I love trees. I find myself including them more and more in my paintings, which is a real change for me because I never felt good at doing so in the past. However, you know what they say about practice. Thousands of people regularly paint trees so obviously there’s a lot of practice going on. Painting trees is hugely popular with artists. So many interpretations! Trees are also a popular subject with poets and other writers.
Advice From A Tree
Stand tall and proud. Sink your roots into the earth. Be content with your natural beauty. Go out on a limb. Drink plenty of water. Remember your roots. Enjoy the view. – Ilan Shamir
The Tree Amigos: It Didn’t Start This Way!
When I started this one, I had no intention of painting trees. It actually began with the idea of a rainy day and a child under an umbrella. That’s all. No trees. Just a little girl ( which became two) under a large umbrella. And that’s what I did! I had mixes of blues, violets, grays, whites on my palette and with my palette knives, laid on my background then when dry enough, added the figures. However, the composition bothered me. Therefore, I swiped through it all, removed a lot of the paint, and in the chaos of colors I saw a street scene. I worked that idea for a while, but didn’t like that either. It just didn’t speak to me. Actually it did speak to me… it said “noooooo”. So I scraped and wiped and re-swiped the colors and sat back and just looked at it for several minutes. That’s when I started seeing trees in the shapes. Trees and water and sky. So I started developing the shapes and moving colors around. In the end, I had a painting of three trees which I finally named The Tree Amigos.
Speaking of Trees
If you google it, you’ll find that there are over 60,000 tree species in the world. The ten most common in the U.S. are the Red Maple, the Loblolly Pine, Sweetgum, Douglas Fir, Quaker Aspen, Sugar Maple, Balsam Fir, Flowering Dogwood, Lodgepole Pine, and the White Oak.
A lot of lovely subjects if you like painting trees. I guess I had better get to practicing.

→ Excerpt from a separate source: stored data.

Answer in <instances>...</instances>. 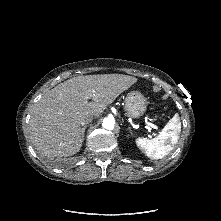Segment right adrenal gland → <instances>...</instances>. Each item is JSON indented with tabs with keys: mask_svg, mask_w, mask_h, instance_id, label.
Wrapping results in <instances>:
<instances>
[{
	"mask_svg": "<svg viewBox=\"0 0 221 221\" xmlns=\"http://www.w3.org/2000/svg\"><path fill=\"white\" fill-rule=\"evenodd\" d=\"M86 128H87V126H83V128H82V141H84Z\"/></svg>",
	"mask_w": 221,
	"mask_h": 221,
	"instance_id": "1",
	"label": "right adrenal gland"
}]
</instances>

Most of the artists I know start with a plan. They sketch out what they intend to paint, either from real life, a photo, or a design they come up with. It’s probably the smarter thing to do; however, that’s not usually how it works for me. I tend to just “wing it”. I find I get a lot more enjoyment out of a session if I just slap down some marks and colors, then step back and just look at it for a few minutes. Because within those few minutes, I start seeing things and what is on the canvas starts to “talk to me” (not literally, I’m not hearing things… most of the time… that would be creepy).
I Start With Colors
I mixed up a palette of blues and lavenders, then threw in some white and black. After several minutes of moving colors around, shapes started to form. I backed up and stared at it as I began to see either a treeline or rocks and what might be a horse in the foreground of the painting. Yay! A start!
I Look At Shapes
As you can see, the black area did not want to be a treeline. It wanted to be rocks and cliffs. (Okay, my brain wanted it to be rocks and cliffs.) So, I added oranges and browns to my color palette and worked on the main shapes. The horse shape is still there since I think I can work with that.
Now, however, the horse bolted and two cows showed up. Again, I am letting the scene evolve as I play with it. By this point, I have a good idea where I’m going to wind up. Some kind of a Southwest scene. Memories of Arizona now start running through my head.
Get Along Little Doggies
The cows drove me nuts. On this particular day, I could not get the illusion of bovines on my canvas. So off they went to graze somewhere else. The evolution of this unplanned painting is almost complete. I just need to work a bit on the foreground and keep the animals corralled.
The Final Painting?
I’d like to say this is where I wound up, but as usual, after letting it sit for a week I did come back and do a little more touching up where I felt it needed it. I’d show you, but the changes aren’t that much.
To end with an update… the painting now has a mat and is framed. For this one, the evolution is complete.